Another way of viewing Grace’s need to dominate even to the point of arbitrating between “realities” to her own advantage is by looking at her efforts to manipulate Jamie for information on how she might contact Edward even though he is refusing to have any contact with Grace, as well as her decision to drive to Angela’s house and even enter it without even knocking at the door to confront Edward (and Angela) anyway. Her lack of basic respect for Edward belies her claim to love him, and it makes a shame of her attempt to foist her notion of the sacrament of marriage as applicable to their marriage. Her highhandedness even shows in her complaint about there being too many requests for mercy in the Mass. Obviously, she doesn’t believe that her religious faith warrants any mercy from God, even though of all of the main characters in the film, she is arguably farthest from God as inconvenient love even to one’s detractors and enemies.

To be sure, Edward’s notion of religious faith in God as felt as a conviction rather than to be imposed on other people is not perfect. Implying that Grace is weak, in that she will not accept the fact that their marriage has been over for a long time and it is best to split up, he voice-overs a poem that includes, “by abandoning the weak, the strong survive. It may seem brutal, but what the point of everyone being dead.” Abandoning Grace is what he needed to do to stay alive, whether literally or in terms of being able to love. It is ironic that Grace complains of too many references the need for mercy in the Catholic Mass, and yet Edward could stand to be more merciful to people who are vulnerable. His offer of friendship to Grace made as she is leaving Angela’s house comes off as fake or naïve.

The poem that Jamie reads to his mother at the end of the film is better. Strength and resilience are exactly what Grace needs to hear, and Jamie even provides her with a website by which she can post poems for other suffering or grieving people. It is through poetry, rather than her Catholic faith, that she finds solace. As she finds through poetry and volunteering at a secular charity that she is not alone in struggling and suffering, both Edward’s survival of the strong (by abandoning the weak) philosophy and Grace’s own rigid, imposing religious faith and church attendance recede into the background. Unless a religious organization can provide a place for the living, such that spiritual natures can ascend rather than being tied down by rules that should not be applied uniformly to human complexity, parishioners will look elsewhere even for spiritual food, whether that comes in the form of a dutiful, loving son, poetry, or something else that provides hope out of severe loss and suffering.
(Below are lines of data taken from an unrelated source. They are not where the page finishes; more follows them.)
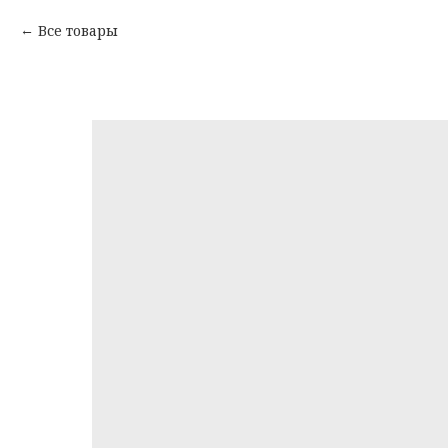
Все товары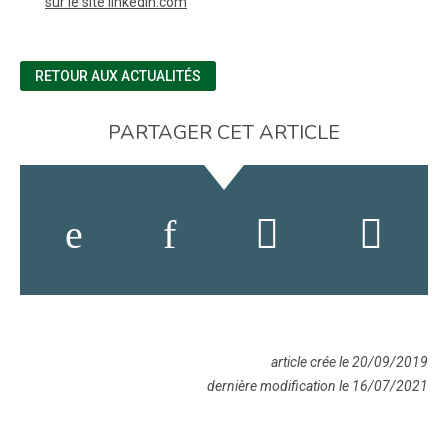
(nouvelle fenêtre)
sur le site linkedin.com
RETOUR AUX ACTUALITÉS
PARTAGER CET ARTICLE
article crée le 20/09/2019
dernière modification le 16/07/2021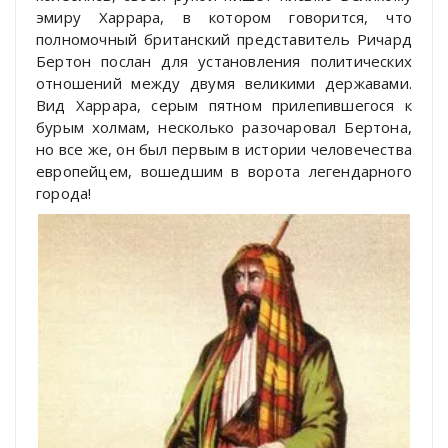
эмиру Харрара, в котором говорится, что
полномочный британский представитель Ричард
Бертон послан для установления политических
отношений между двумя великими державами.
Вид Харрара, серым пятном прилепившегося к
бурым холмам, несколько разочаровал Бертона,
но все же, он был первым в истории человечества
европейцем, вошедшим в ворота легендарного
города!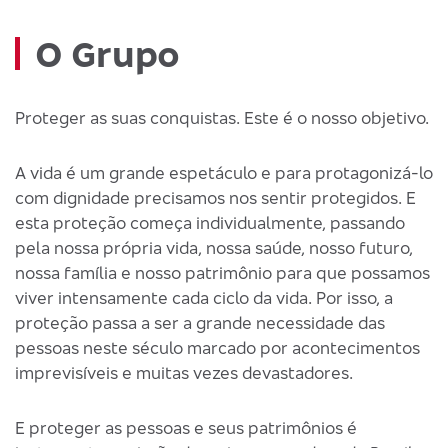
O Grupo
Proteger as suas conquistas. Este é o nosso objetivo.
A vida é um grande espetáculo e para protagonizá-lo
com dignidade precisamos nos sentir protegidos. E
esta proteção começa individualmente, passando
pela nossa própria vida, nossa saúde, nosso futuro,
nossa família e nosso patrimônio para que possamos
viver intensamente cada ciclo da vida. Por isso, a
proteção passa a ser a grande necessidade das
pessoas neste século marcado por acontecimentos
imprevisíveis e muitas vezes devastadores.
E proteger as pessoas e seus patrimônios é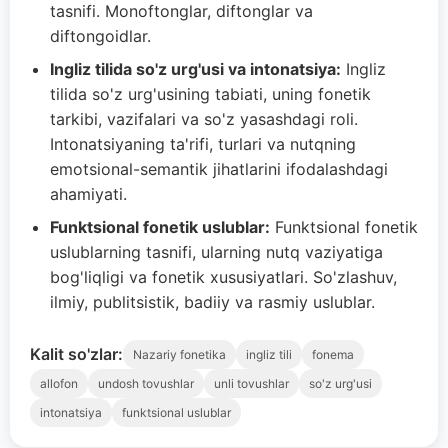
tasnifi. Monoftonglar, diftonglar va
diftongoidlar.
Ingliz tilida so'z urg'usi va intonatsiya:
Ingliz
tilida so'z urg'usining tabiati, uning fonetik
tarkibi, vazifalari va so'z yasashdagi roli.
Intonatsiyaning ta'rifi, turlari va nutqning
emotsional-semantik jihatlarini ifodalashdagi
ahamiyati.
Funktsional fonetik uslublar:
Funktsional fonetik
uslublarning tasnifi, ularning nutq vaziyatiga
bog'liqligi va fonetik xususiyatlari. So'zlashuv,
ilmiy, publitsistik, badiiy va rasmiy uslublar.
Kalit so'zlar:
Nazariy fonetika
ingliz tili
fonema
allofon
undosh tovushlar
unli tovushlar
so'z urg'usi
intonatsiya
funktsional uslublar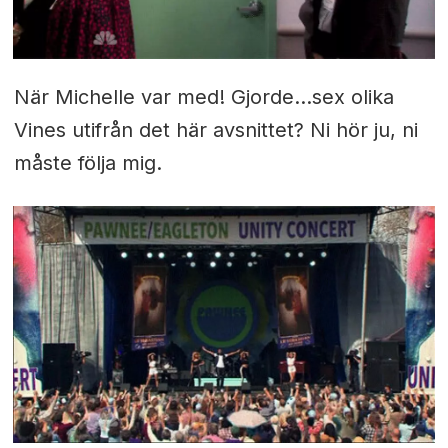
När Michelle var med! Gjorde...sex olika
Vines utifrån det här avsnittet? Ni hör ju, ni
måste följa mig.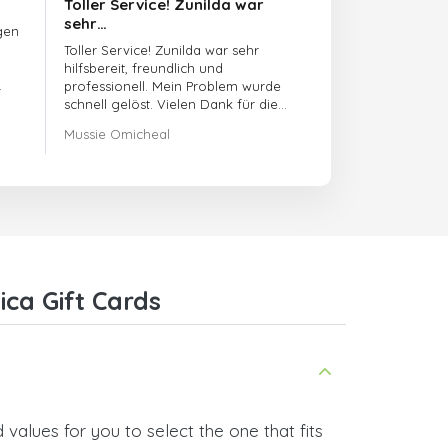
Toller Service! Zunilda war
sehr…
gen
Toller Service! Zunilda war sehr
hilfsbereit, freundlich und
professionell. Mein Problem wurde
schnell gelöst. Vielen Dank für die
hervorragende Unterstützung!
Mussie Omicheal
ca Gift Cards
values for you to select the one that fits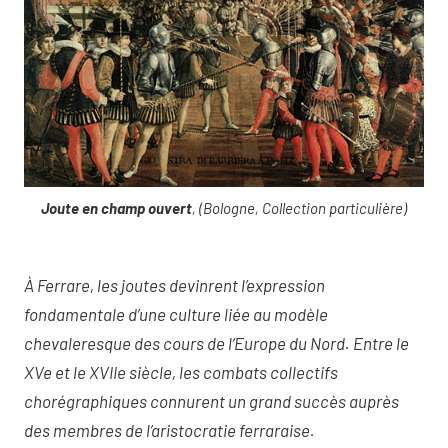
Joute en champ ouvert
, (Bologne, Collection particulière)
À Ferrare, les joutes devinrent l’expression
fondamentale d’une culture liée au modèle
chevaleresque des cours de l’Europe du Nord. Entre le
XVe et le XVIIe siècle, les combats collectifs
chorégraphiques connurent un grand succès auprès
des membres de l’aristocratie ferraraise.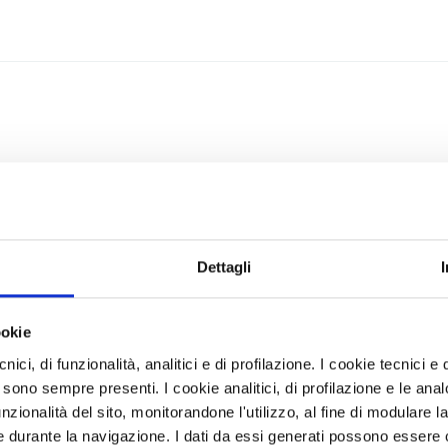
Dettagli
ookie
ici, di funzionalità, analitici e di profilazione. I cookie tecnici e q
 sono sempre presenti. I cookie analitici, di profilazione e le ana
zionalità del sito, monitorandone l'utilizzo, al fine di modulare la 
 durante la navigazione. I dati da essi generati possono essere c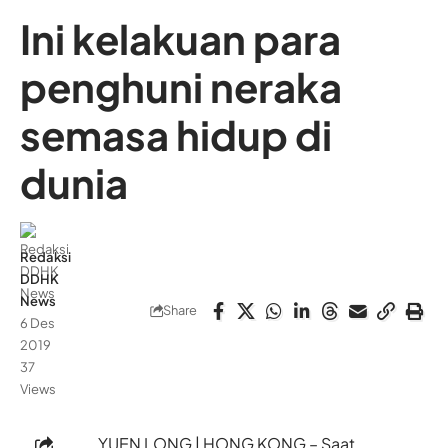
Ini kelakuan para
penghuni neraka
semasa hidup di
dunia
Redaksi
DDHK
News
Share
6 Des
2019
37
Views
YUEN LONG | HONG KONG – Saat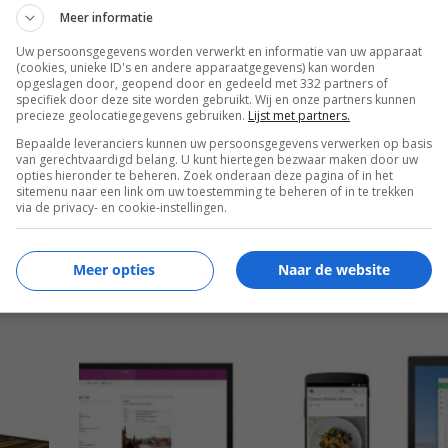
Meer informatie
Uw persoonsgegevens worden verwerkt en informatie van uw apparaat
(cookies, unieke ID's en andere apparaatgegevens) kan worden
opgeslagen door, geopend door en gedeeld met 332 partners of
specifiek door deze site worden gebruikt. Wij en onze partners kunnen
precieze geolocatiegegevens gebruiken.
Lijst met partners.
Bepaalde leveranciers kunnen uw persoonsgegevens verwerken op basis
van gerechtvaardigd belang. U kunt hiertegen bezwaar maken door uw
opties hieronder te beheren. Zoek onderaan deze pagina of in het
sitemenu naar een link om uw toestemming te beheren of in te trekken
via de privacy- en cookie-instellingen.
ONE
SMARTPHONE ACCESSOIRES VOOR
TIJDENS JE REIS
Meer opties
Naar de website
Lees
meer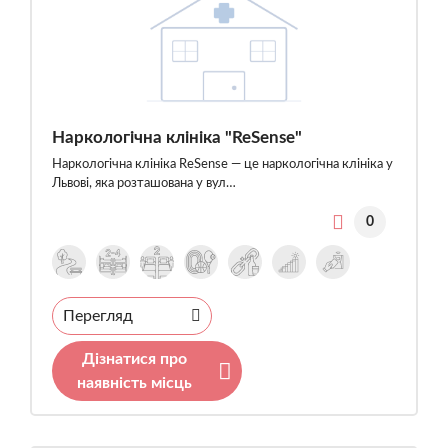
Наркологічна клініка "ReSense"
Наркологічна клініка ReSense — це наркологічна клініка у
Львові, яка розташована у вул…
0
Перегляд
Дізнатися про
наявність місць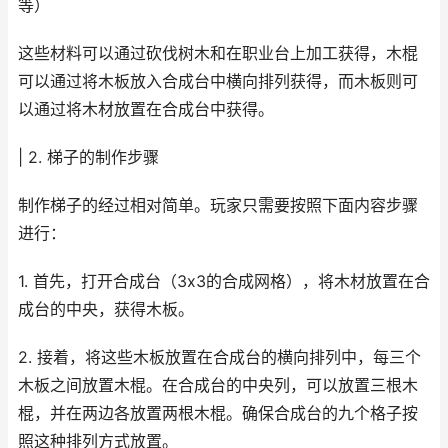
等）
这些材料可以通过砍伐树木和在职业台上加工获得，木棍
可以通过将木板放入合成台中横向排列获得，而木板则可
以通过将木材放置在合成台中获得。
| 2. 梯子的制作步骤
制作梯子的经过相对简单。玩家只需要按照下面内容步骤
进行：
1. 首先，打开合成台（3x3的合成网格），将木材放置在合
成台的中央，获得木板。
2. 接着，将这些木板放置在合成台的横向排列中，每三个
木板之间放置木棍。在合成台的中央列，可以放置三根木
棍，并在两边各放置两根木棍。确保合成台的九个格子按
照这种排列方式放置。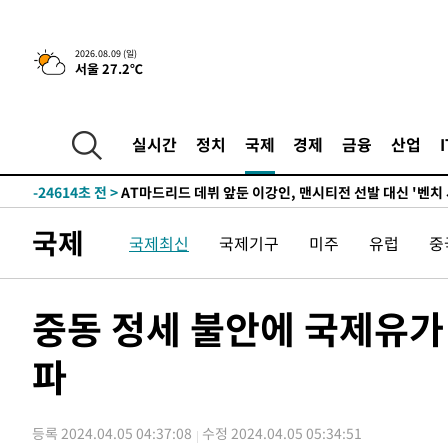
2026.08.09 (일)
서울 27.2℃
4시간 전 >
이군이 불법 군시설 건설한 레바논 남부에서 레바논군 3명 폭
-31676초 전 >
네타냐후, 트럼프의 가자 평화 2차 15개조 평화안 '거부'
-28272초 전 >
이강인 ATM 입단식에 '상암벌 들썩'…"세계적인 선수 
실시간
정치
국제
경제
금융
산업
-27268초 전 >
태풍 돌핀, 중 저장성 타이저우시 해안에 상륙 (1보)
-24614초 전 >
AT마드리드 데뷔 앞둔 이강인, 맨시티전 선발 대신 '벤치 
-23244초 전 >
[속보]與 강원·TK 당원투표 합산 김민석 48.54%로 
국제
국제최신
국제기구
미주
유럽
중
44.40%
-22578초 전 >
與 강원·TK 당원투표 합산 김민석 46.01%로 승리…정
44.53%
-22418초 전 >
[속보]與전대 권리당원투표…강원·경북 김민석, 대구 정
-22225초 전 >
[속보]與 당대표 경선, 경북 권리당원 투표 김민석 47.3
중동 정세 불안에 국제유가
45.71%
-22127초 전 >
[속보]與 당대표 경선, 대구 권리당원 투표 정청래 47.8
46.35%
파
-21924초 전 >
[속보]與 당대표 경선, 강원 권리당원 투표 김민석 승리…5
득표
-19842초 전 >
"일본축구협회, 대한축구협회 성 접대 의혹 심판 조사"
-12484초 전 >
[속보]장은수, KLPGA 제주삼다수 역전 우승…데뷔 10년
등록 2024.04.05 04:37:08
수정 2024.04.05 05:34:51
정상
-7849초 전 >
"얼마나 더웠으면"…안동 물길공원서 헤엄친 구렁이 '소동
Suffering as a means of spiritual progress should not be applied to people who already grievously in emotional pain. Sacraments should be applied where liberating rather than felt as painful, destructive chains. The distinctly Christian kind of love that can be applied to Grace and Edward has to do with the compassion and mercy that each of them could extend to the other while they are separating. Such love does not necessitate that Edward drop or sacrifice his personal boundaries, and it does not give Grace license to violate them even in the name of compassion. Nor would mercy justify Edward in violating Grace’s need for emotional (and physical) space at the end of the film.